More than 1200 people between the ages of 70 and 89 years of age were asked by Mayo Clinic researchers to provide information regarding their eating habits. Out of the group of 1200 only the 940 that displayed no evidence of MCI were asked to participate in the research.
Within four years’ time 200 of the 940 participants began to show signs of MCI, memory issues, speaking, judgment and thinking. While not all patients suffering from MCI progress to Alzheimer’s, many do.
The research uncovered the following facts:
The group that had the highest level of protein in their diets reduced their risk of MCI by 21%, the group that had the highest level of healthy fats such as those found in fish, nuts etc… reduced their risk of MCI by 42%.

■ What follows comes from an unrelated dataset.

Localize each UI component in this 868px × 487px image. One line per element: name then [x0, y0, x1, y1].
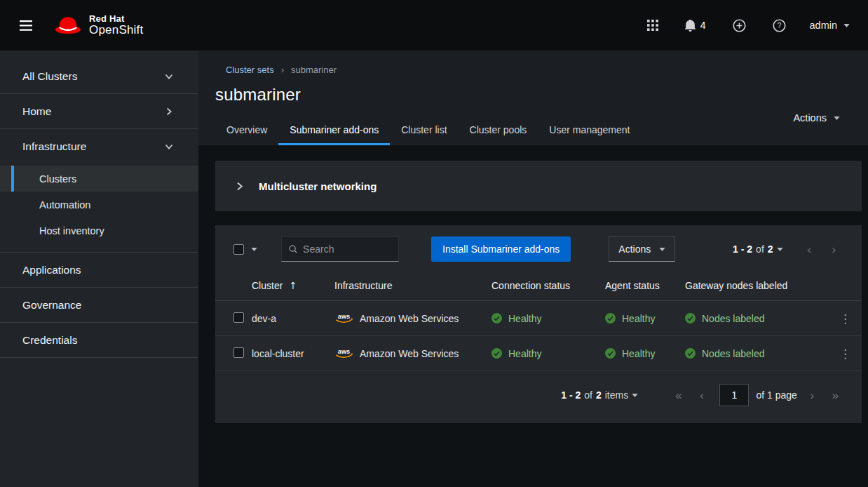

Researchers theorize that high glucose levels in the brain may negatively affect brain health by damaging blood vessels though the development of plaques.
There are several diets that prescribe a low carbohydrate lifestyle such as the HCG diet and the Atkins diet and of course vitamin b12 is known to metabolize glucose which can aid in Alzheimer’s prevention.
Alzheimer’s disease has no cure and typically affects people over 65 years of age. According to the center for disease control (CDC) Alzheimer’s is the 5th highest cause of death for those over 65. The CDC estimates that more than 5 million people suffer from this condition and that the number may exceed 16 million by 2050. Costs to treat Alzheimer’s disease surpassed $130 billion in 2011.